▶ **Directions for this task**: Every entry below should appear in the answer exactly as written, apart from the pictures.

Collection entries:

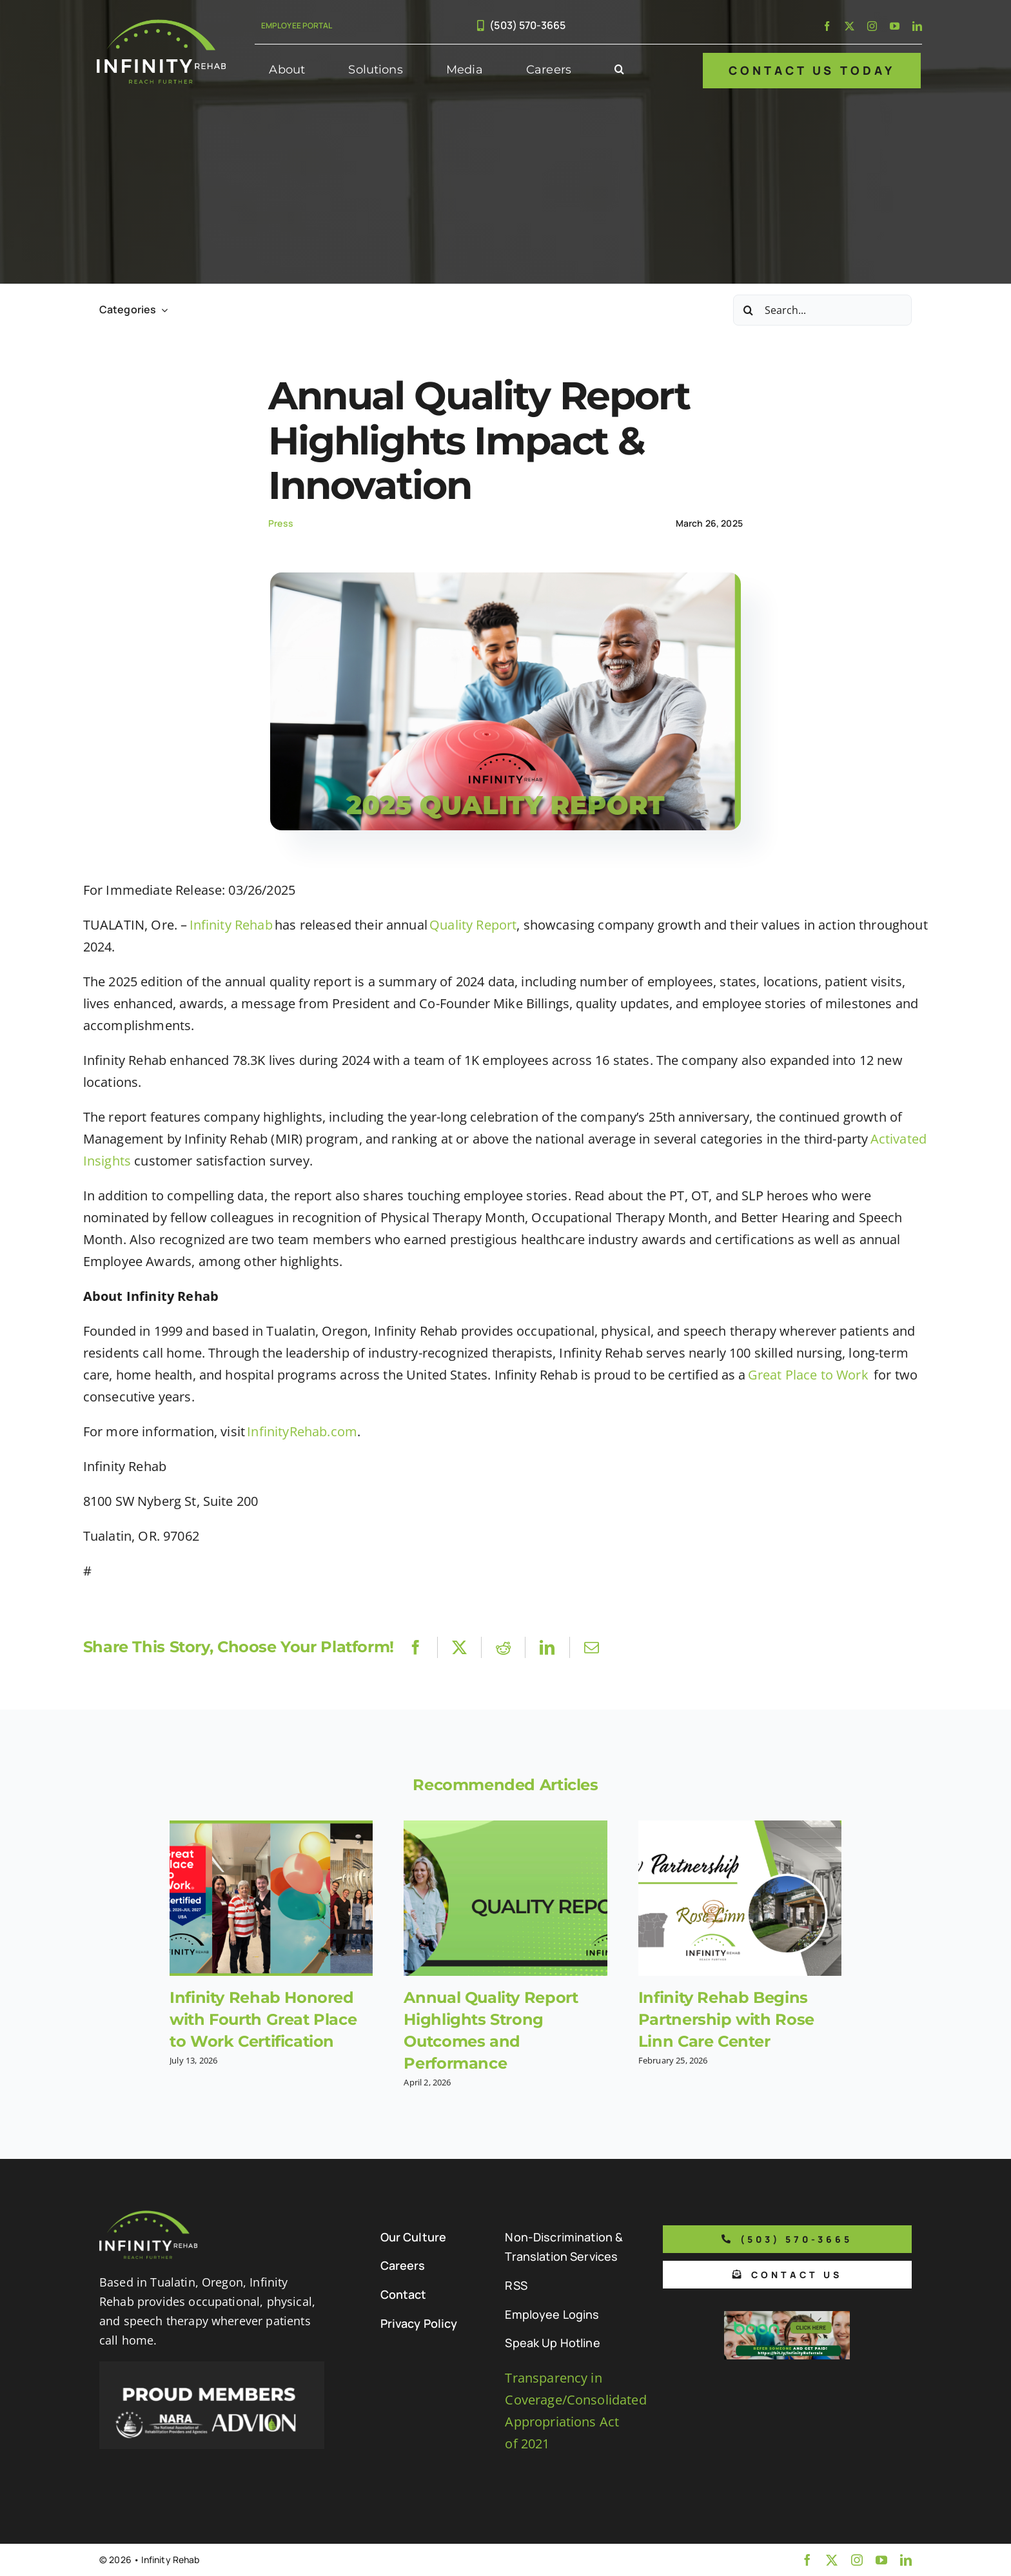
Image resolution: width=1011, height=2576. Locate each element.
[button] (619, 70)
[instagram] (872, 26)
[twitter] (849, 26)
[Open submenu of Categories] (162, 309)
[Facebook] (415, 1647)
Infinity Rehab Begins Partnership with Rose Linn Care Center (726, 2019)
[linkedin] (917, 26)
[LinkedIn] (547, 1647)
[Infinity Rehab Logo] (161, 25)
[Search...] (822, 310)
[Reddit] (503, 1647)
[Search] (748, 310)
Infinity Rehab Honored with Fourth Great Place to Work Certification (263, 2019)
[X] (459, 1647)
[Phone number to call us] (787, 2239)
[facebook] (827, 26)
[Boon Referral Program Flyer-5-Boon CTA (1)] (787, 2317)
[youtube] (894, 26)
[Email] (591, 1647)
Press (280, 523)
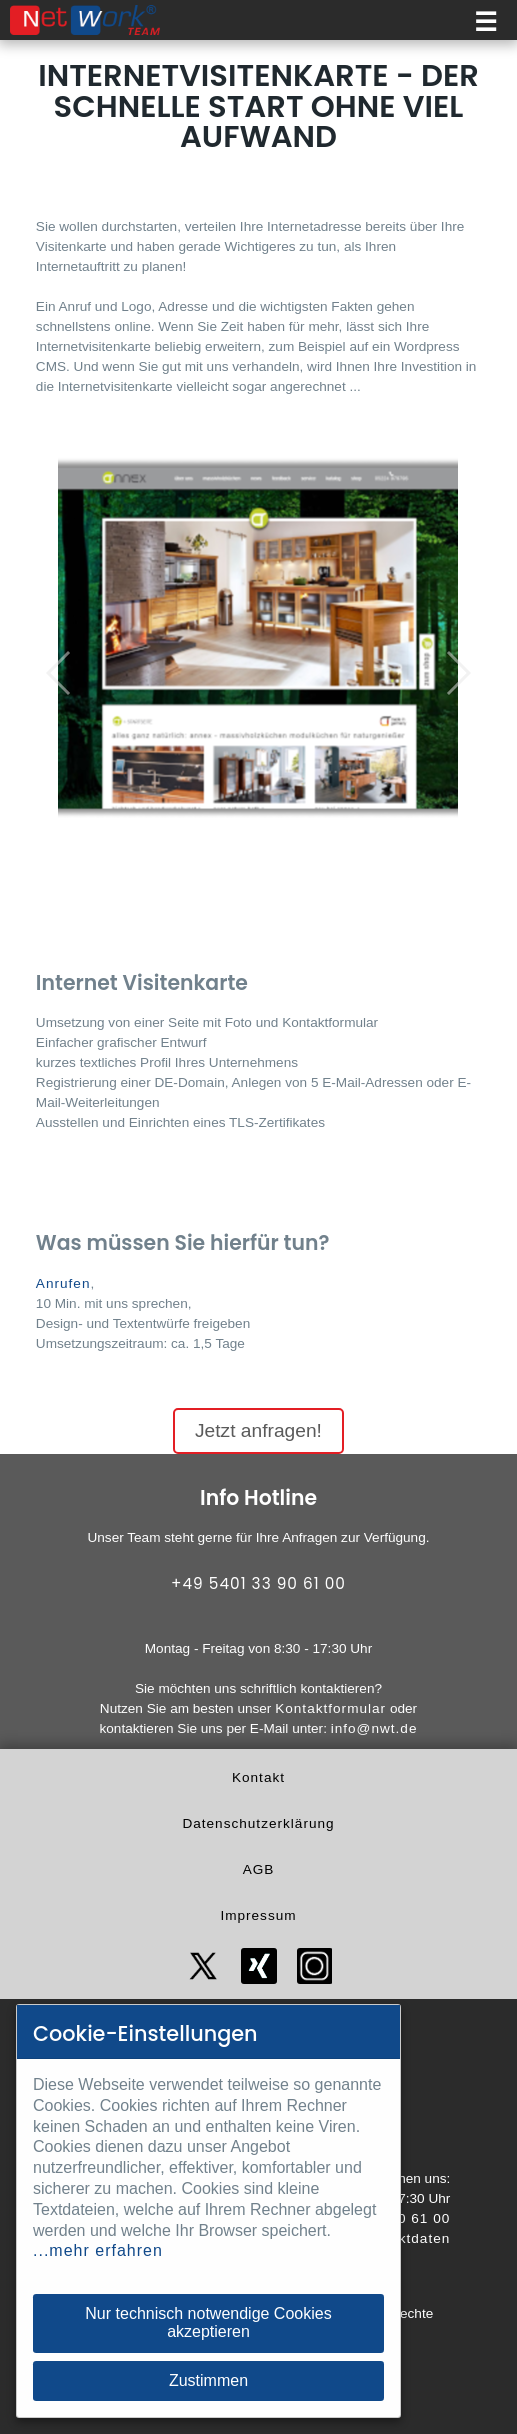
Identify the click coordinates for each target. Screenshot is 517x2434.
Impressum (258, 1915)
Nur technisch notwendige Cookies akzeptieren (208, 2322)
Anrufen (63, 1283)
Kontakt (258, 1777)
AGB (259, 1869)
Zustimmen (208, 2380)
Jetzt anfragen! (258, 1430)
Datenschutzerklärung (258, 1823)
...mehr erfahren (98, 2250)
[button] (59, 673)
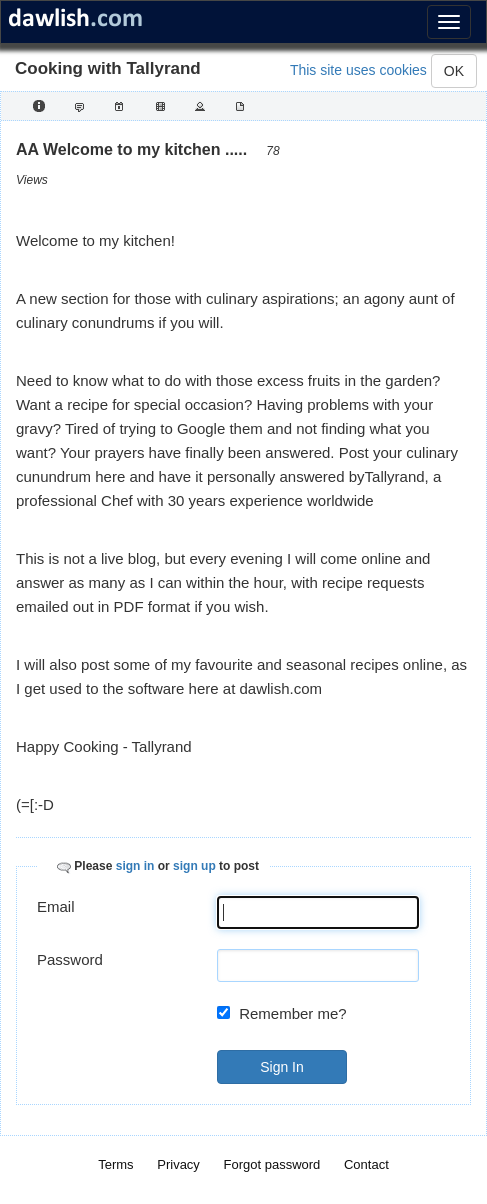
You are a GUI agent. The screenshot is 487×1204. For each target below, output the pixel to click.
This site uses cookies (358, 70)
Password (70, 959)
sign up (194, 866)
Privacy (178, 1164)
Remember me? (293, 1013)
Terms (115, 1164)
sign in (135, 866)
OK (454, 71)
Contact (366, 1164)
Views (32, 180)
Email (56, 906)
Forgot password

▶ **Exercise answer**:
Image resolution: width=1011, height=2576. Locate each element.
[button] (619, 70)
[instagram] (872, 26)
[twitter] (849, 26)
[Open submenu of Categories] (162, 309)
[Facebook] (415, 1647)
Infinity Rehab Begins Partnership with Rose Linn Care Center (726, 2019)
[linkedin] (917, 26)
[LinkedIn] (547, 1647)
[Infinity Rehab Logo] (161, 25)
[Search...] (822, 310)
[Reddit] (503, 1647)
[Search] (748, 310)
Infinity Rehab Honored with Fourth Great Place to Work Certification (263, 2019)
[X] (459, 1647)
[Phone number to call us] (787, 2239)
[facebook] (827, 26)
[Boon Referral Program Flyer-5-Boon CTA (1)] (787, 2317)
[youtube] (894, 26)
[Email] (591, 1647)
Press (280, 523)
Identify the click coordinates for each target. Screenshot is 517x2434.
Impressum (258, 1915)
Nur technisch notwendige Cookies akzeptieren (208, 2322)
Anrufen (63, 1283)
Kontakt (258, 1777)
AGB (259, 1869)
Zustimmen (208, 2380)
Jetzt anfragen! (258, 1430)
Datenschutzerklärung (258, 1823)
...mehr erfahren (98, 2250)
[button] (59, 673)
You are a GUI agent. The screenshot is 487×1204. For each target below, output the pixel to click.
This site uses cookies (358, 70)
Password (70, 959)
sign up (194, 866)
Privacy (178, 1164)
Remember me? (293, 1013)
Terms (115, 1164)
sign in (135, 866)
OK (454, 71)
Contact (366, 1164)
Views (32, 180)
Email (56, 906)
Forgot password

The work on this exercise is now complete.